Parkinson

Après la démence d’Alzheimer, la maladie de Parkinson est la maladie neurodégénérative la plus fréquente. Classiquement elle se définit par une triade de symptômes moteurs: tremblement de repos, ralentissement des mouvements (bradykinésie), rigidité. S’y associe fréquemment une instabilité posturale.

Durant les dernières décennies notre éventail thérapeutique s’est considérablement élargi; actuellement nous avons à notre disposition non seulement des médicaments très divers, mais aussi des techniques neurochirurgicales souvent très efficaces, dont surtout la stimulation cérébrale profonde de plusieurs ganglions de la base.

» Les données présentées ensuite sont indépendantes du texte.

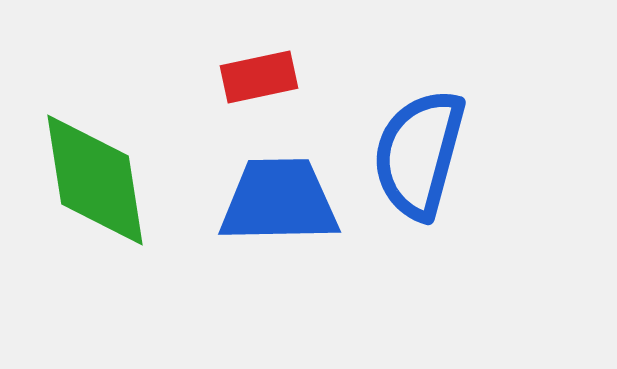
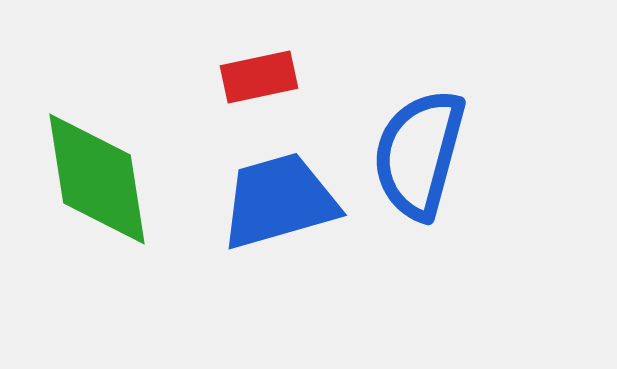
green diamond: moved 2 px right, 1 px up
blue trapezoid: rotated 15 degrees counterclockwise
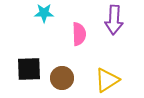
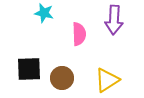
cyan star: rotated 12 degrees clockwise
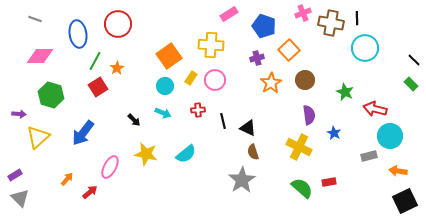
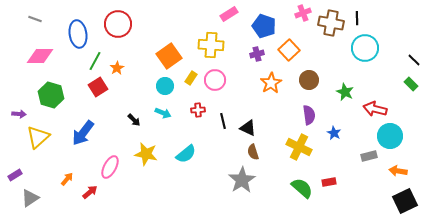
purple cross at (257, 58): moved 4 px up
brown circle at (305, 80): moved 4 px right
gray triangle at (20, 198): moved 10 px right; rotated 42 degrees clockwise
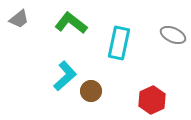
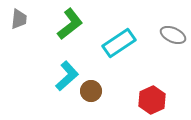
gray trapezoid: rotated 45 degrees counterclockwise
green L-shape: moved 1 px left, 1 px down; rotated 104 degrees clockwise
cyan rectangle: rotated 44 degrees clockwise
cyan L-shape: moved 2 px right
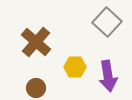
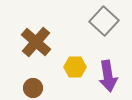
gray square: moved 3 px left, 1 px up
brown circle: moved 3 px left
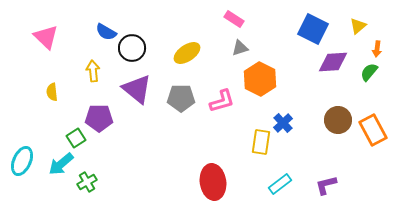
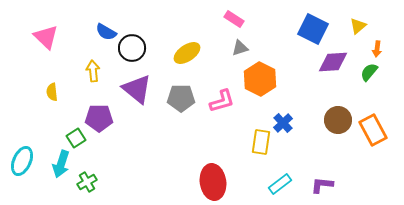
cyan arrow: rotated 32 degrees counterclockwise
purple L-shape: moved 4 px left; rotated 20 degrees clockwise
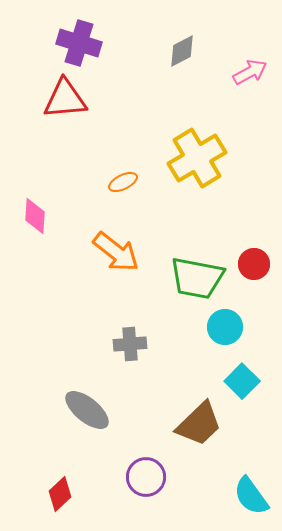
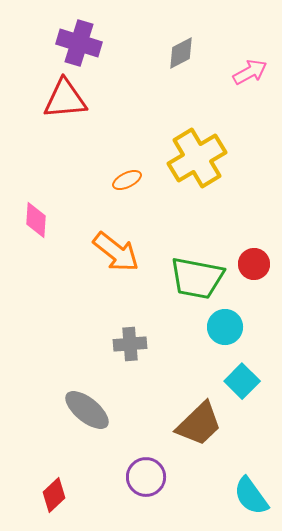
gray diamond: moved 1 px left, 2 px down
orange ellipse: moved 4 px right, 2 px up
pink diamond: moved 1 px right, 4 px down
red diamond: moved 6 px left, 1 px down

Alors n’ y a-t-il eu que du progrès ?

Malheureusement ce n’est pas le cas. Durant les dernières années, nous avons appris à connaître de plus en plus de symptômes non moteurs de cette maladie, symptômes souvent dévastateurs. Méconnus dans le passé car souvent masqués par le syndrome moteur, ils contribuent largement au bien-être (ou mal-être) du patient. C’est ainsi la dépression, et non la motricité déficiente, qui détermine majoritairement la qualité de vie du patient. La démence est inéluctable chez 50% des patients, s’ils réussissent à survivre les deux premières décennies de leur maladie. Autres symptômes fréquents:  

  • constipation sévère
  • hypotension artérielle
  • troubles de la parole
  • déglutition
  • apathie
  • troubles du sommeil.

C’est donc tout naturel que les cliniciens-chercheurs s’intéressent maintenant tout particulièrement à ces symptômes non moteurs, d’autant plus que nos moyens thérapeutiques sont très limités dans ce domaine. Avec le soutien financier du Fonds National de la Recherche, le service de Neurologie du CHL a conduit une large étude sur les signes non moteurs au premier stade de la maladie. V. Pieri, G. Hipp, O. Rufra et N. Diederich, avec le soutien en statistique de M. Vaillant du CRP-Santé, ont trouvé que différents déficits multisensoriels (odorat, vision) et dysautonomes distinguent parfaitement ces patients de leurs pairs non parkinsoniens de même âge.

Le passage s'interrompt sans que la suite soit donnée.